After Geneva there will come a new, chaotic Mideast reality in which the United States will lose leverage over enemies and friends alike.
What will that look like? Iran will gradually shake free of sanctions and glide into a zone of nuclear ambiguity that will keep its adversaries guessing until it opts to make its capabilities known. Saudi Arabia will move swiftly to acquire a nuclear deterrent from its clients in Islamabad; Saudi billionaire Prince Alwaleed bin Talal made that clear to the Journal last week when he indiscreetly discussed “the arrangement with Pakistan.” Egypt is beginning to ponder a nuclear option of its own while drawing closer to a security alliance with Russia.
After World War II the U.S. created a global system of security alliances to prevent the kind of foreign policy freelancing that is again becoming rampant in the Middle East. It worked until President Obama decided in his wisdom to throw it away. If you hear echoes of the 1930s in the capitulation at Geneva, it’s because the West is being led by the same sort of men . . .

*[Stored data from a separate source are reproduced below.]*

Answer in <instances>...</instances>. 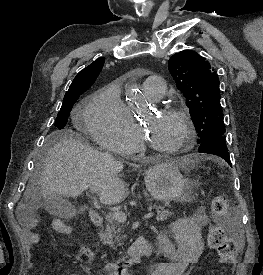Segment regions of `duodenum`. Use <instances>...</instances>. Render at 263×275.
<instances>
[{
	"mask_svg": "<svg viewBox=\"0 0 263 275\" xmlns=\"http://www.w3.org/2000/svg\"><path fill=\"white\" fill-rule=\"evenodd\" d=\"M89 215L94 225L100 226L103 223V218L98 212L91 210ZM150 254L151 248L147 240L145 237L139 236L128 250L114 261L113 267L121 272L126 271L128 267L141 262Z\"/></svg>",
	"mask_w": 263,
	"mask_h": 275,
	"instance_id": "duodenum-1",
	"label": "duodenum"
}]
</instances>
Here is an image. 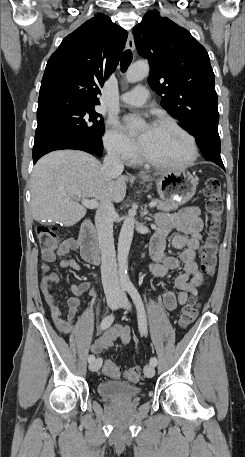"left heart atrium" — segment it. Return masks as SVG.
<instances>
[{"instance_id":"left-heart-atrium-1","label":"left heart atrium","mask_w":245,"mask_h":457,"mask_svg":"<svg viewBox=\"0 0 245 457\" xmlns=\"http://www.w3.org/2000/svg\"><path fill=\"white\" fill-rule=\"evenodd\" d=\"M135 119V116L134 115H129L127 117H125L124 121H125V124L129 125L133 122V120ZM152 130V128H149L144 136V138L146 137V135ZM143 138V139H144ZM143 141V140H142ZM141 142H139L140 144Z\"/></svg>"}]
</instances>
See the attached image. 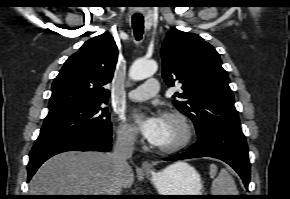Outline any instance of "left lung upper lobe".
<instances>
[{"mask_svg":"<svg viewBox=\"0 0 290 199\" xmlns=\"http://www.w3.org/2000/svg\"><path fill=\"white\" fill-rule=\"evenodd\" d=\"M161 56L166 84H182L173 103L196 131L209 125L240 128L229 77L213 46L194 33L174 29L167 33Z\"/></svg>","mask_w":290,"mask_h":199,"instance_id":"left-lung-upper-lobe-1","label":"left lung upper lobe"}]
</instances>
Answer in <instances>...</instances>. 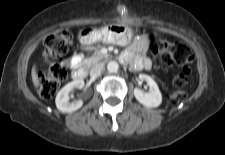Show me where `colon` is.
<instances>
[{"label": "colon", "mask_w": 225, "mask_h": 155, "mask_svg": "<svg viewBox=\"0 0 225 155\" xmlns=\"http://www.w3.org/2000/svg\"><path fill=\"white\" fill-rule=\"evenodd\" d=\"M153 53L164 64H178L181 71L173 79L174 90L166 96L169 104L174 105L184 97L183 88L191 72L193 54L185 43L181 41H166L151 39ZM72 43V34L62 31L49 35L44 42V56L49 61L47 70L39 74V95L43 99H51L57 92L60 84L67 78L68 70L60 61L67 54Z\"/></svg>", "instance_id": "colon-1"}]
</instances>
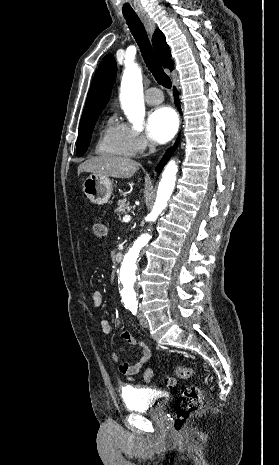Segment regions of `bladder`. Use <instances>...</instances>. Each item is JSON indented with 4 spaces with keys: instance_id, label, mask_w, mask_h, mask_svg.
I'll list each match as a JSON object with an SVG mask.
<instances>
[{
    "instance_id": "obj_1",
    "label": "bladder",
    "mask_w": 279,
    "mask_h": 465,
    "mask_svg": "<svg viewBox=\"0 0 279 465\" xmlns=\"http://www.w3.org/2000/svg\"><path fill=\"white\" fill-rule=\"evenodd\" d=\"M121 397L126 409L130 412H153L162 414L169 401V396L163 392L140 387L125 386L121 390Z\"/></svg>"
}]
</instances>
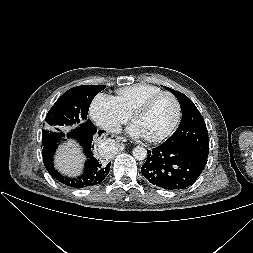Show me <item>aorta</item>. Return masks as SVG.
Returning <instances> with one entry per match:
<instances>
[{
	"instance_id": "aorta-1",
	"label": "aorta",
	"mask_w": 253,
	"mask_h": 253,
	"mask_svg": "<svg viewBox=\"0 0 253 253\" xmlns=\"http://www.w3.org/2000/svg\"><path fill=\"white\" fill-rule=\"evenodd\" d=\"M133 156L136 160H144L147 157V151L144 147L137 146L133 149Z\"/></svg>"
}]
</instances>
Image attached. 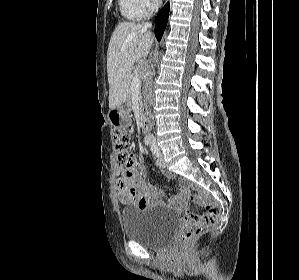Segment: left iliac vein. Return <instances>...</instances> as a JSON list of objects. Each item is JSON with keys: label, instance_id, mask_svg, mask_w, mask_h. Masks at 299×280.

I would add that at Munich, Britain and France were disgraced, and they got war anyway. With America feckless, Israel will eventually be forced to strike. One way another, we’ll be drawn in, and Obama like Chamberlain, will get war and disgrace.
Only this time, with Israel less likely to do the job the United States military – or a truly effective negotiating strategy – could have done, Obama may get war, disgrace, and a victorious enemy. That is, a nuclear Iran.